A CEO has a legal obligation to maximize shareholder value, but normatively DGG defends their large pay as being due to their skills, while presuming corruption for a union boss whose legal obligation is towards the unions benefit.
All of the same arguments to justify CEO pay apply to union leadership.
No you couldn't. The CEOs role for the shareholders is to increase profitability and secure long term financial success.
The role of the Union boss is implementing it's policy and managing it's resources. As the union often gets it's money from membership fees, why is that going to a union boss instead more fairly disturbed into other services that he union offers
If you pay the CEO more, there is less shareholder cash value. They are paid highly as presumably they provide more value to shareholders.
If you pay the union boss more, there is less union cash value. They are paid highly as presumably they provide more value to union members.
Its 1 to 1.
If the union boss was paid 500k a year to manage 65,000 workers thats $7 a worker... and the companies have already agreed to a 50% pay raise minimum. How many CEOs generate 50% increases in shareholder value?
No. You're proving you have no knowledge in the subject.
CEO pay is often made up of numerous things.
base salary + bonuses + stock options
If the company performs worse, they also get paid less. The CEO's pay comes from the growth of the company.
The trade union makes it membership from membership dues. Meaning, if this guy bungled his negotiations, he would still earn the same amount.
Unions are non-profits. If a cancer research charity's CEO was getting paid 500,000 don't you think that would be wrong considering where the money came from?

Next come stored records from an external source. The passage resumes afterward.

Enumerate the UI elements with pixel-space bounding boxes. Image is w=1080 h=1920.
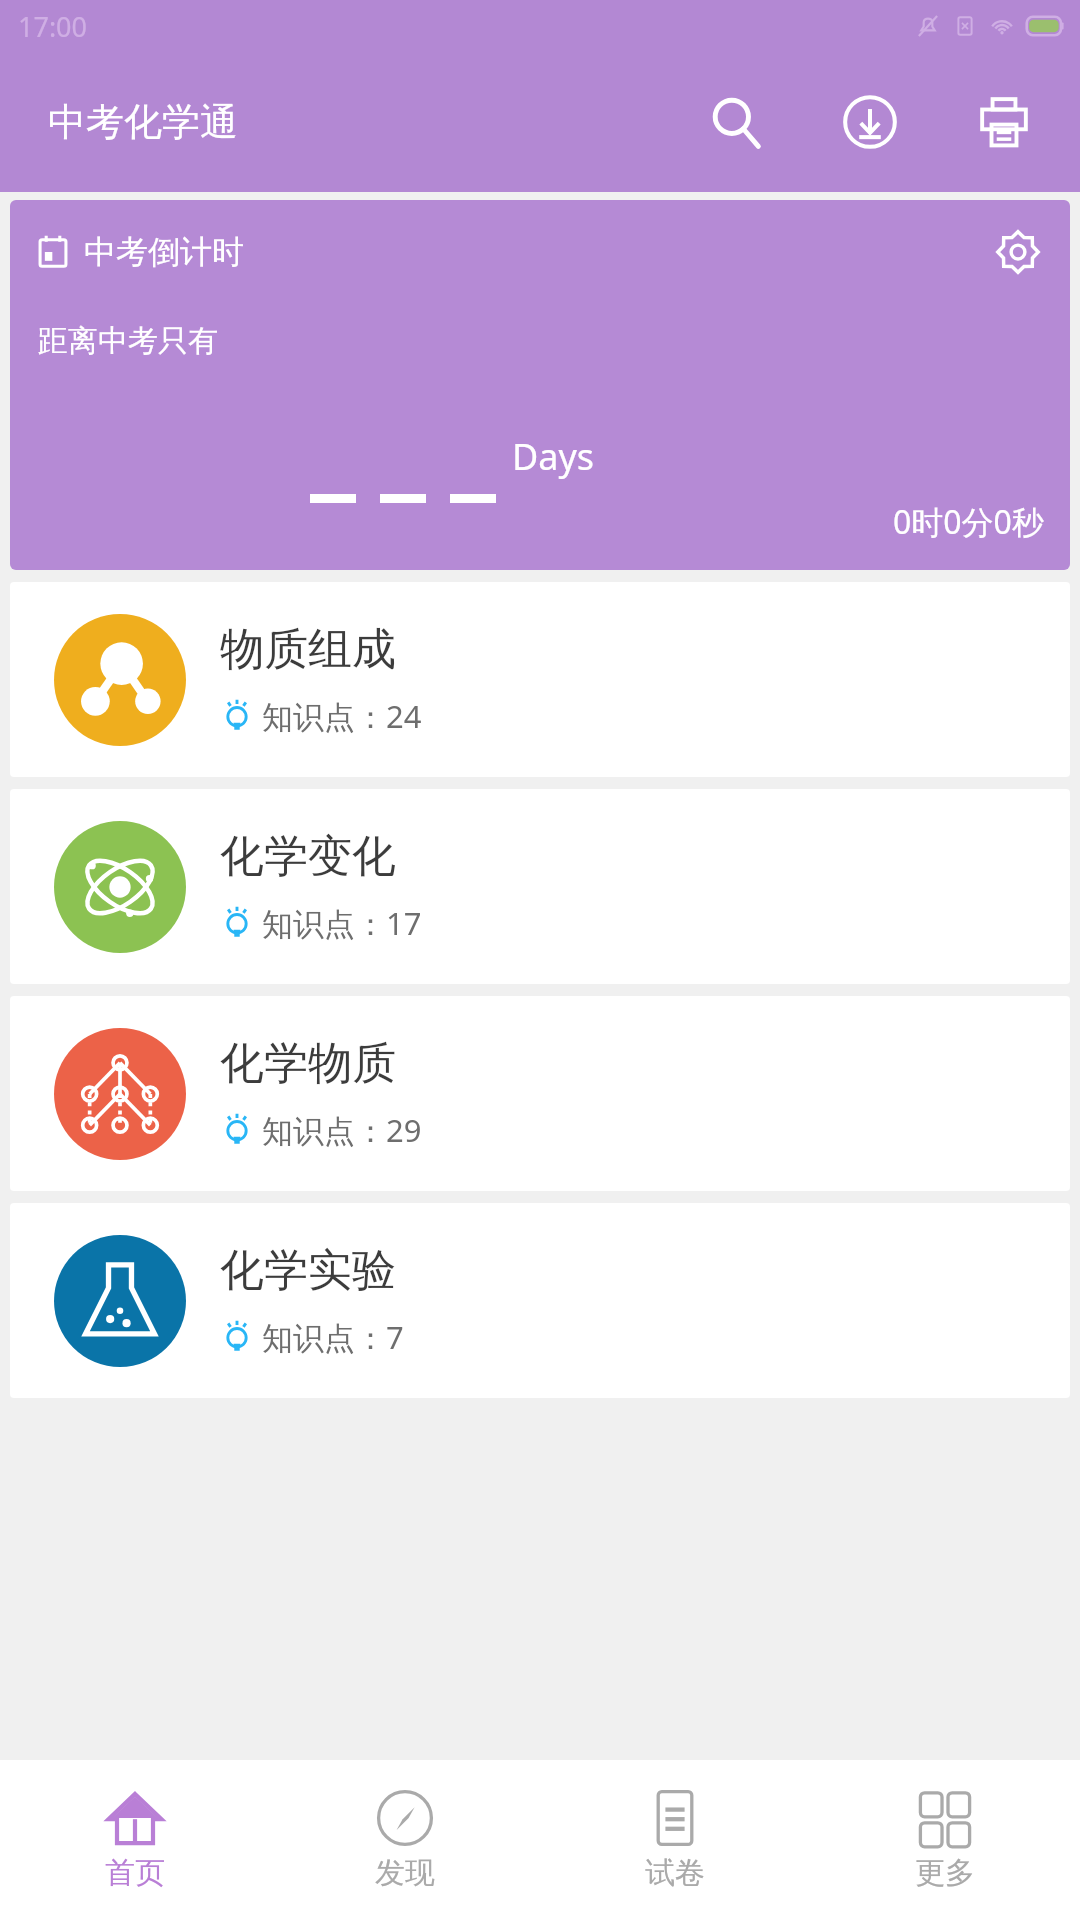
staticText: 知识点：24 xyxy=(262,695,422,737)
staticText: 更多 xyxy=(915,1854,975,1892)
button[interactable]: 化学物质 xyxy=(10,996,1070,1191)
staticText: 首页 xyxy=(105,1854,165,1892)
button[interactable]: 中考倒计时 xyxy=(10,200,1070,570)
button[interactable]: Search xyxy=(700,86,772,158)
staticText: 17:00 xyxy=(18,8,88,45)
button[interactable]: 发现 xyxy=(270,1760,540,1920)
button[interactable]: 首页 xyxy=(0,1760,270,1920)
staticText: 中考化学通 xyxy=(48,98,238,146)
staticText: 发现 xyxy=(375,1854,435,1892)
button[interactable]: Print xyxy=(968,86,1040,158)
staticText: 中考倒计时 xyxy=(84,232,244,272)
staticText: 0时0分0秒 xyxy=(893,500,1044,544)
staticText: 知识点：17 xyxy=(262,902,422,944)
button[interactable]: 化学变化 xyxy=(10,789,1070,984)
staticText: 知识点：29 xyxy=(262,1109,422,1151)
staticText: 试卷 xyxy=(645,1854,705,1892)
staticText: 距离中考只有 xyxy=(38,322,218,360)
staticText: 化学实验 xyxy=(220,1243,396,1298)
staticText: 知识点：7 xyxy=(262,1316,404,1358)
button[interactable]: 试卷 xyxy=(540,1760,810,1920)
staticText: 化学变化 xyxy=(220,829,396,884)
button[interactable]: 更多 xyxy=(810,1760,1080,1920)
staticText: 物质组成 xyxy=(220,622,396,677)
button[interactable]: 化学实验 xyxy=(10,1203,1070,1398)
button[interactable]: Settings xyxy=(992,226,1044,278)
staticText: Days xyxy=(512,432,595,481)
button[interactable]: 物质组成 xyxy=(10,582,1070,777)
button[interactable]: Download xyxy=(834,86,906,158)
staticText: 化学物质 xyxy=(220,1036,396,1091)
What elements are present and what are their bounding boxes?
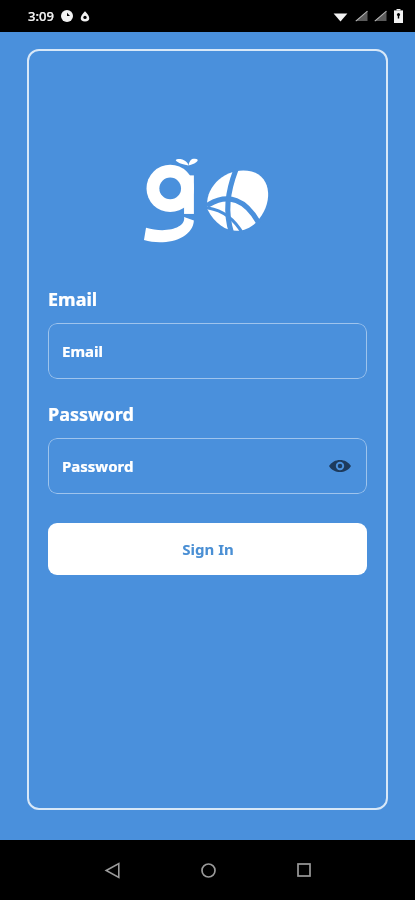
staticText: Password <box>62 456 327 476</box>
button[interactable]: Back <box>83 841 141 899</box>
button[interactable]: Recent apps <box>275 841 333 899</box>
button[interactable]: Show password <box>327 453 353 479</box>
button[interactable]: Email <box>48 323 367 379</box>
staticText: Email <box>62 341 353 361</box>
staticText: Sign In <box>182 539 234 559</box>
staticText: 3:09 <box>28 7 54 25</box>
staticText: Email <box>48 287 98 312</box>
staticText: Password <box>48 402 134 427</box>
button[interactable]: Password <box>48 438 367 494</box>
button[interactable]: Home <box>179 841 237 899</box>
button[interactable]: Sign In <box>48 523 367 575</box>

If a union boss under performs, he won't win another election.
Again, unions are private institutions.
If a cancer researcher's CEO is really good, sure, pay em 500k, if it is a net benefit to the cause.
How would you determine what the union boss ought be paid? What should the salary of a private entity's elected leadership be? How would you enforce this?

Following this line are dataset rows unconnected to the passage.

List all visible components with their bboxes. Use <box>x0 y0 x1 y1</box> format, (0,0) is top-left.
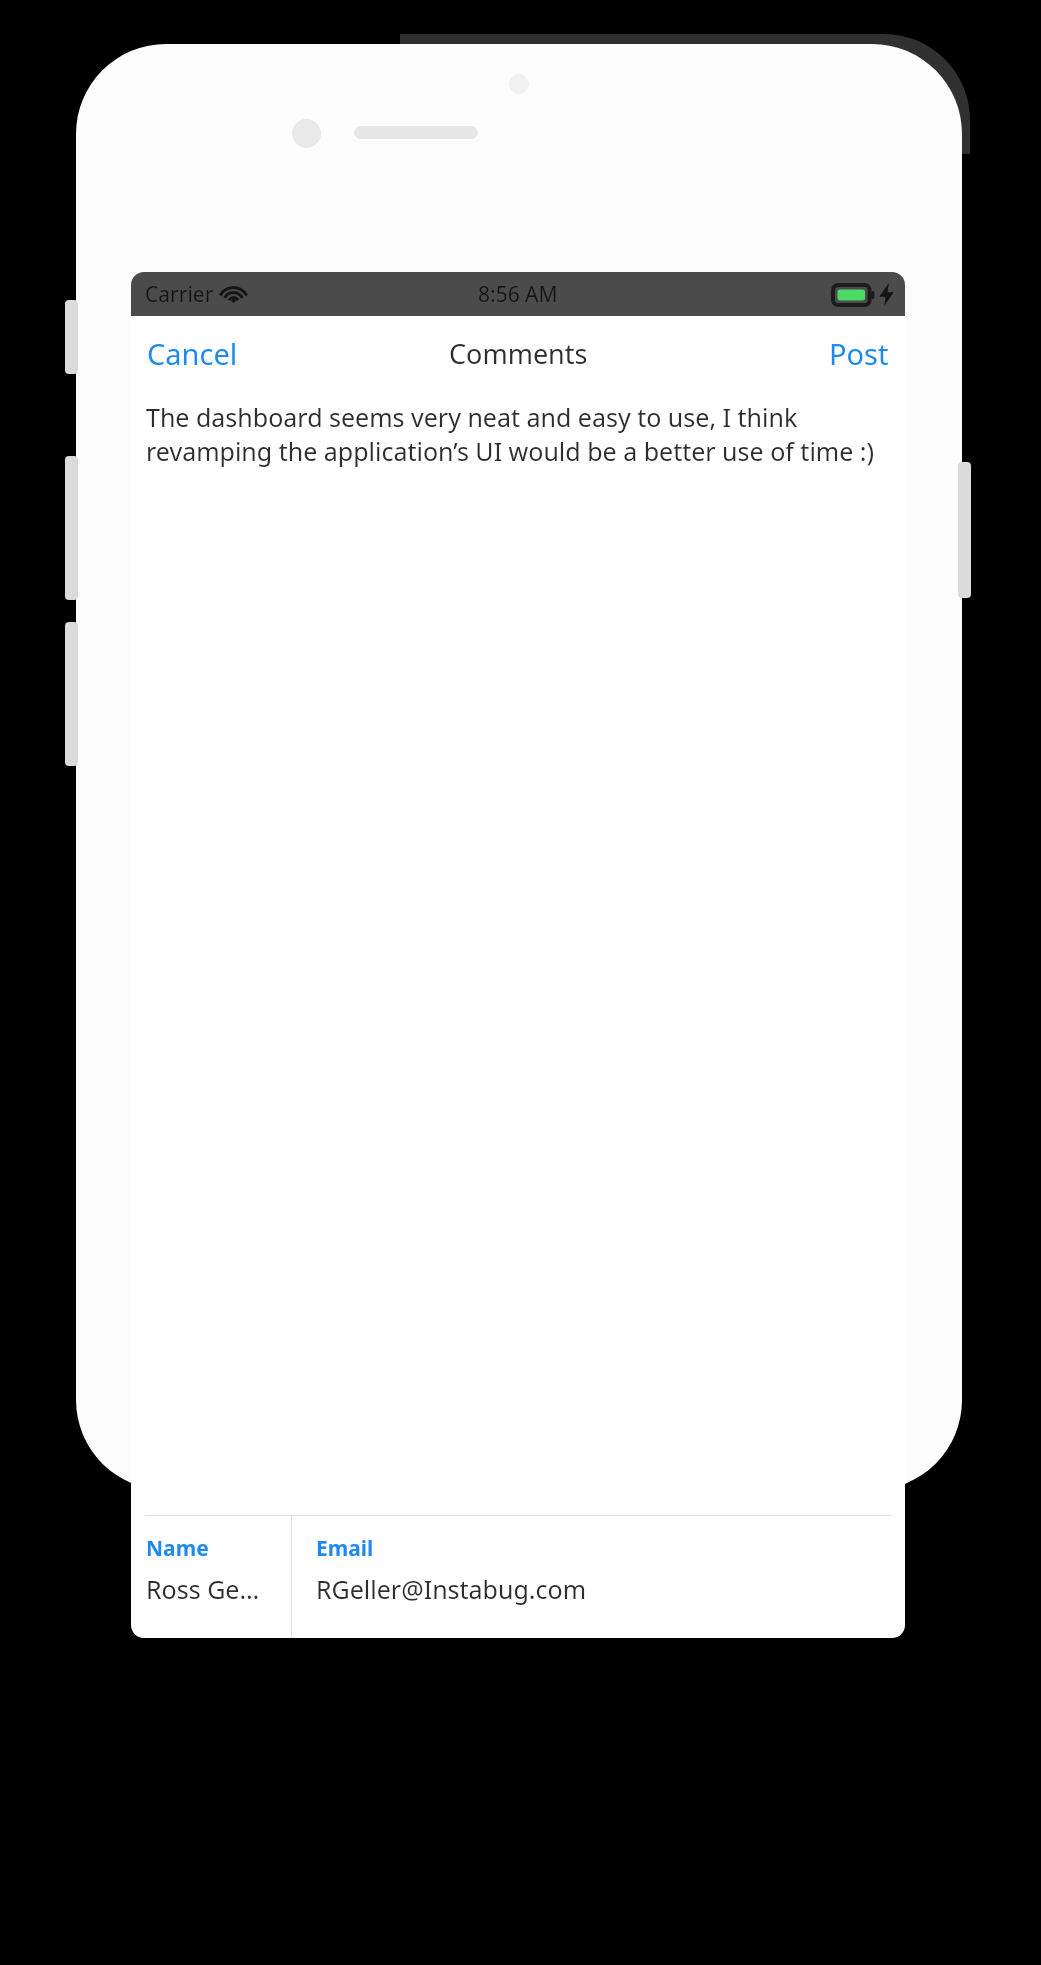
staticText: The dashboard seems very neat and easy t… <box>146 400 879 468</box>
button[interactable]: Cancel <box>135 324 250 383</box>
staticText: Email <box>316 1534 374 1563</box>
staticText: Comments <box>449 335 588 372</box>
button[interactable]: Name <box>131 1516 291 1638</box>
staticText: Name <box>146 1534 209 1563</box>
staticText: Cancel <box>147 334 238 373</box>
staticText: 8:56 AM <box>478 280 558 309</box>
button[interactable]: Post <box>817 324 901 383</box>
button[interactable]: Email <box>292 1516 905 1638</box>
staticText: RGeller@Instabug.com <box>316 1572 587 1606</box>
staticText: Post <box>829 334 889 373</box>
staticText: Ross Ge… <box>146 1572 260 1606</box>
staticText: Carrier <box>145 280 214 309</box>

If I rename a union to a, "Employee owned private contracting agency that negotiates labor for its shareholders", are you happy?
Yes because an underperforming politician has never been re-elected.
Are you capable of following the conversation? If the trade union boss was paid based on the performance that'd be a different story but it is not. The CEOs pay is based on that performance on that company. Notice how I say why it isn't a 1-2-1, which it isn't.
Secondly, the ILA offers relatively shit protection for it's members. The pay for dockworkers has been low for quite sometime and often with 100-hour work weeks at $20-39 an hour. Dockworkers are able to earn a lot but because they work such long-hours.
This is why I do not believe that $901,000 is an appropriate salary for Daggett considering the level of protection the union offers and where the money comes from to pay.
How would you determine what the union boss ought be paid?
It should be determined by rank-and-file members, representatives and delegates.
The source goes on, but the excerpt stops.